## WORK TASK
Find every line in the entries that holds the string "South" and report it.

## Source records
───

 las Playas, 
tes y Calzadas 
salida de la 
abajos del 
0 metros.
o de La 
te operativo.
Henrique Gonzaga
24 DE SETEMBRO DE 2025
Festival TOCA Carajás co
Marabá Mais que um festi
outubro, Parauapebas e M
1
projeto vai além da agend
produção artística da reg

───

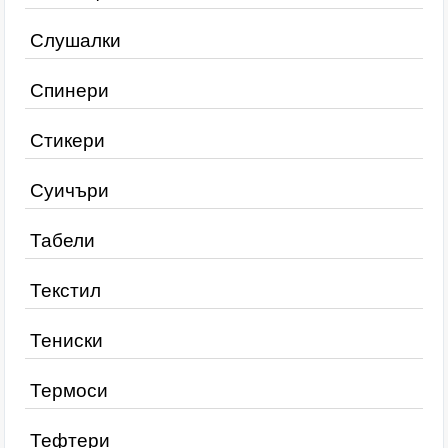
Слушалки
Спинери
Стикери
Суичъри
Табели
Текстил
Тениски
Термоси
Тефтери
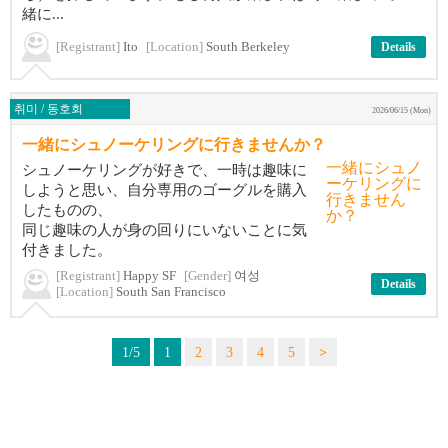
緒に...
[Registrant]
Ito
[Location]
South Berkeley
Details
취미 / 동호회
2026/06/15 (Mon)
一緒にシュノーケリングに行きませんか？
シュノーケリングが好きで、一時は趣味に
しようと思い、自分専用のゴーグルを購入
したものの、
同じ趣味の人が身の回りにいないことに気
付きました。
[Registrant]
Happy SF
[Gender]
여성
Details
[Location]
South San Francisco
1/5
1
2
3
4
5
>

───

## EXERCISE RESPONSE
South Berkeley
South San Francisco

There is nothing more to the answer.